───── DATA FOR THE TASK
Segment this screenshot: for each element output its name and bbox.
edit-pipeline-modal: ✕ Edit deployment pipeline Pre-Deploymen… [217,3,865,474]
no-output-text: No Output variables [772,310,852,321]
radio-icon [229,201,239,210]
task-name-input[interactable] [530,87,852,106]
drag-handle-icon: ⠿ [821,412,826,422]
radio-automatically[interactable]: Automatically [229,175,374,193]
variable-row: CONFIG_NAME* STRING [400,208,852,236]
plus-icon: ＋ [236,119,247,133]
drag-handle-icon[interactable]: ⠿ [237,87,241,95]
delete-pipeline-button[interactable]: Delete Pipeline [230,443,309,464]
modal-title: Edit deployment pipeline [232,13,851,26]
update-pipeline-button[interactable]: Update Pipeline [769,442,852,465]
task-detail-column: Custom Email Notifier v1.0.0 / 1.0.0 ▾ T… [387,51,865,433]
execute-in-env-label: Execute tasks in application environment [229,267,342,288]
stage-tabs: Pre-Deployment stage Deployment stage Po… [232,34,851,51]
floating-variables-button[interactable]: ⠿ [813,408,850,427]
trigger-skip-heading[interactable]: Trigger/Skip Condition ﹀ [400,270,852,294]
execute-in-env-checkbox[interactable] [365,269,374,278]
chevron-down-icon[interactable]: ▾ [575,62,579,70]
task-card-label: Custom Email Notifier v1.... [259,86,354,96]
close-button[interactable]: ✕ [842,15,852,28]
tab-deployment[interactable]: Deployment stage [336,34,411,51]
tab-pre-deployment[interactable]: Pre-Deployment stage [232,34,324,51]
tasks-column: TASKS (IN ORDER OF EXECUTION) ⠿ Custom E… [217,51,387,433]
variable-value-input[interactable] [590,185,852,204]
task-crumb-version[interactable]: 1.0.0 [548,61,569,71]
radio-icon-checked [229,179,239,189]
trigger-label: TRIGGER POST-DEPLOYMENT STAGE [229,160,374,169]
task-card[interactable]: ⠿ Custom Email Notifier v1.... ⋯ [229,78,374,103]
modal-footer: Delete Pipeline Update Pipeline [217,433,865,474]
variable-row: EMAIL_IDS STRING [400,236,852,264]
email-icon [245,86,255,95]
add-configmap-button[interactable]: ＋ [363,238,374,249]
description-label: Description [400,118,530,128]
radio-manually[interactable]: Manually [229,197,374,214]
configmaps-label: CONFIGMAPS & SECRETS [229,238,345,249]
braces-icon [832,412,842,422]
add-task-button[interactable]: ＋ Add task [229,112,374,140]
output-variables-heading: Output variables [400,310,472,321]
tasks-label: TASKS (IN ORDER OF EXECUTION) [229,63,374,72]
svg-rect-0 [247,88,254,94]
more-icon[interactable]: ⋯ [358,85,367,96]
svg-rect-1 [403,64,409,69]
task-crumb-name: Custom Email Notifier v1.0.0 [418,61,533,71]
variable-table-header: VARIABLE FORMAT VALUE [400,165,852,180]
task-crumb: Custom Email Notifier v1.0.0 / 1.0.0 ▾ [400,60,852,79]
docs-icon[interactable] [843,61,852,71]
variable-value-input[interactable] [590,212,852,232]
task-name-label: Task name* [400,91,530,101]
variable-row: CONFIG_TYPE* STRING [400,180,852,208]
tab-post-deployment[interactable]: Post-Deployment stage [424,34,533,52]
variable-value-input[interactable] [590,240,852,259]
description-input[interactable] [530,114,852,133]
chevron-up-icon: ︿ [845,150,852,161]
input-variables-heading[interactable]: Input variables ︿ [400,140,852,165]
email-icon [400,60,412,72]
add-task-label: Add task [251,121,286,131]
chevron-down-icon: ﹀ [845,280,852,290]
──────────
───── DATA FOR THE TASK
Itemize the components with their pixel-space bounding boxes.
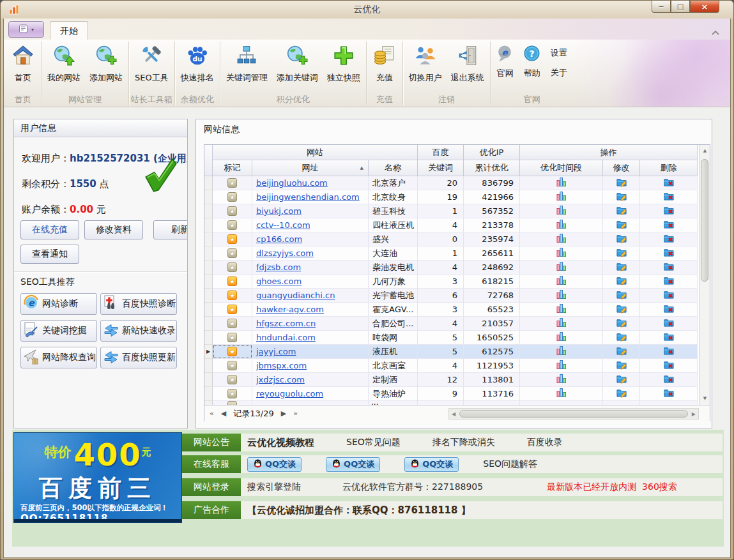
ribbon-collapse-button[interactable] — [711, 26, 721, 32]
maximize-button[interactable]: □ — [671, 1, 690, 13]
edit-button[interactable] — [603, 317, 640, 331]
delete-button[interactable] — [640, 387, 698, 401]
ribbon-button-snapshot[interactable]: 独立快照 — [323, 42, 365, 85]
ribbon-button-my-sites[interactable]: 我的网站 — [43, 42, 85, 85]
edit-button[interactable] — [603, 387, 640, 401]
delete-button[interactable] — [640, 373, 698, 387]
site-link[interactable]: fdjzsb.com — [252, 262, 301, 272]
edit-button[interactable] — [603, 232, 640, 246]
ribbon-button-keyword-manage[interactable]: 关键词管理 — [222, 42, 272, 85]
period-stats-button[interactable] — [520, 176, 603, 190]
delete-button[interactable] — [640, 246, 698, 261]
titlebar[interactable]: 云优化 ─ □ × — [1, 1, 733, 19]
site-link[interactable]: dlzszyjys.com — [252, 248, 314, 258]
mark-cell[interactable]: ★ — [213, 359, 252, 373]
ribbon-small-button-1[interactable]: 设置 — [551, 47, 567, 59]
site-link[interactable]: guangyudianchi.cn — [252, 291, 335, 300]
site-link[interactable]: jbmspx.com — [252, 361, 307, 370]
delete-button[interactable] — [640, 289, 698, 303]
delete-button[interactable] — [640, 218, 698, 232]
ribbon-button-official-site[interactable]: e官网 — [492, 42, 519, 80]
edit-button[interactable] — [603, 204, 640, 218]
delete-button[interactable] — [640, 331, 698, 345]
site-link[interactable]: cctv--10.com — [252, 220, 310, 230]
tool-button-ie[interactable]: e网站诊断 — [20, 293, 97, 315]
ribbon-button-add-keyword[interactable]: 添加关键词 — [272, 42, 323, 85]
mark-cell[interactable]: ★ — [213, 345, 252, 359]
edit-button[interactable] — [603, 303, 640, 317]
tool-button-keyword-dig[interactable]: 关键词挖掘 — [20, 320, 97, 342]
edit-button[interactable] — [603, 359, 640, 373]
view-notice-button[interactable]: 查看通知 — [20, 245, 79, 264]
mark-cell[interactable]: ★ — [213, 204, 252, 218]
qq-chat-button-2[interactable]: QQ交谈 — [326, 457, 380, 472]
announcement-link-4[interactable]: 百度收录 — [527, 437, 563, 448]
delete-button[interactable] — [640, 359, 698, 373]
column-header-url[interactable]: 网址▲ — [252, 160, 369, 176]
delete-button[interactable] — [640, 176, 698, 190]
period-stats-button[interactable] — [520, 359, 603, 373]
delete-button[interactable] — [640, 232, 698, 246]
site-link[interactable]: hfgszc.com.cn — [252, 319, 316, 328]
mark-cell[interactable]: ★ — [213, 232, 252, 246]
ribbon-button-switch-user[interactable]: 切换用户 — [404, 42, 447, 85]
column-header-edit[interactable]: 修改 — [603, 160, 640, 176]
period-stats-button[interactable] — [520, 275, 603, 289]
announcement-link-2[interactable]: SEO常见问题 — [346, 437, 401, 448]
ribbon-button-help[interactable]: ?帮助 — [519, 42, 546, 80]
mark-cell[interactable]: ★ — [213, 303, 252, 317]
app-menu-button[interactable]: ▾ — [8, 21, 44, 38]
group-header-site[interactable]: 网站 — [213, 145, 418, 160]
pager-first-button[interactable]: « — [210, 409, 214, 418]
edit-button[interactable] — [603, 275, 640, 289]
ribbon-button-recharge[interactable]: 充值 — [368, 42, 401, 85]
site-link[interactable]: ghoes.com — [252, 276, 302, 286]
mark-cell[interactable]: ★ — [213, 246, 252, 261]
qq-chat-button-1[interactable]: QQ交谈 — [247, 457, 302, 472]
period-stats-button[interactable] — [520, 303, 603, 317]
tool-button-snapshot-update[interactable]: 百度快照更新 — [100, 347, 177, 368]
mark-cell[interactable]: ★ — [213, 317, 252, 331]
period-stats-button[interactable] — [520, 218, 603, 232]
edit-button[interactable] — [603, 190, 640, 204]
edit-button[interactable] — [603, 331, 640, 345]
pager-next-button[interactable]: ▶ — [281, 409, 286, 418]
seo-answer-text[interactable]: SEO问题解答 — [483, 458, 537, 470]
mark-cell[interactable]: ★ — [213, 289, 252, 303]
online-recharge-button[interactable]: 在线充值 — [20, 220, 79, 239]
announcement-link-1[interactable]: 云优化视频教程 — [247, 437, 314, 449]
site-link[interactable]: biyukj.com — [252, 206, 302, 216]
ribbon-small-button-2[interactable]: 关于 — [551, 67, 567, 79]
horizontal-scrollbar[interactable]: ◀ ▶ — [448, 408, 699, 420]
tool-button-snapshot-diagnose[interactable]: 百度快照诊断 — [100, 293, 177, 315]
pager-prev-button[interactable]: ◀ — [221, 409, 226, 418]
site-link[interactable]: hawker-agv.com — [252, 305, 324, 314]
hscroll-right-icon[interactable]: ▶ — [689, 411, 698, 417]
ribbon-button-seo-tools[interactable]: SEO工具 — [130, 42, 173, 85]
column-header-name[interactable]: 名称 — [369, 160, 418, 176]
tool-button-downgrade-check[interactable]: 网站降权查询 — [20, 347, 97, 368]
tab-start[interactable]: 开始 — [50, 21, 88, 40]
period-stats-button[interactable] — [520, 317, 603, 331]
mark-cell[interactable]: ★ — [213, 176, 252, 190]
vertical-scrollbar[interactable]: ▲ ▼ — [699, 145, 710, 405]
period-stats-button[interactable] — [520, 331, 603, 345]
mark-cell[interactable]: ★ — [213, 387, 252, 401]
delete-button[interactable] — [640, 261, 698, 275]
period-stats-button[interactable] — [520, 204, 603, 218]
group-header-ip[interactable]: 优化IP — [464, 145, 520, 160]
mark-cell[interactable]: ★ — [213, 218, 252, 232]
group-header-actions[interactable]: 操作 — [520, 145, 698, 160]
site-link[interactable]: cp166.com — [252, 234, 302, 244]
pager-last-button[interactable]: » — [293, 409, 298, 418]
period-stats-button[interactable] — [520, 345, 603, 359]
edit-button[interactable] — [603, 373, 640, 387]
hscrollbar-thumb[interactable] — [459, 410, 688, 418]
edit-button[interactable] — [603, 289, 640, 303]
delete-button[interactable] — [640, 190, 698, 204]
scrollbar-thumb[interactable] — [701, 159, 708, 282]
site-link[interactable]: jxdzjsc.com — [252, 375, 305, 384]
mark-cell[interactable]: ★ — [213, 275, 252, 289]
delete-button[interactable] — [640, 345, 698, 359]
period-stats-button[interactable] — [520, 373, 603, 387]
──────────
** ASSIGNMENT **
Lines from the entries that contain the string "execute" are what must be copied.

** OUTPUT **
execute-in-env-label: Execute tasks in application environment [229,267,342,288]
execute-in-env-checkbox[interactable] [365,269,374,278]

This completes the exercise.